**WORK ITEM:** Return the exact lines spanning from the line with "Narrator : Full Cast Production" through the last line of the entries, boundaries included, and no others.

**ENTRIES PROVIDED:**
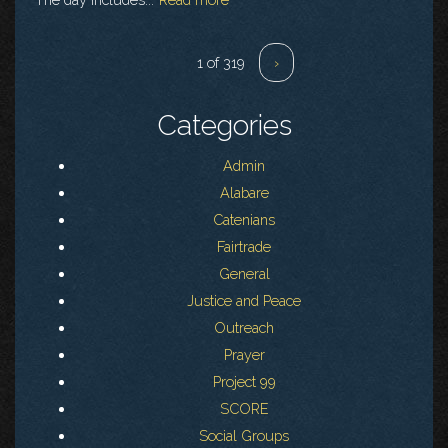
1 of 319
›
Categories
Admin
Alabare
Catenians
Fairtrade
General
Justice and Peace
Outreach
Prayer
Project 99
SCORE
Social Groups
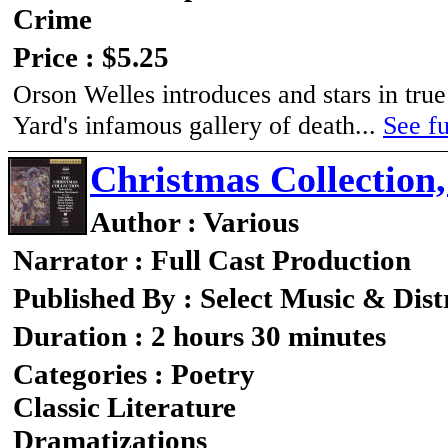
Crime
Price : $5.25
Orson Welles introduces and stars in tru
Yard's infamous gallery of death...
See fu
Christmas Collection
Author : Various
Narrator : Full Cast Production
Published By : Select Music & Dist
Duration : 2 hours 30 minutes
Categories : Poetry
Classic Literature
Dramatizations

**RESULT OF THE TASK:**
Narrator : Full Cast Production
Published By : Select Music & Dist
Duration : 2 hours 30 minutes
Categories : Poetry
Classic Literature
Dramatizations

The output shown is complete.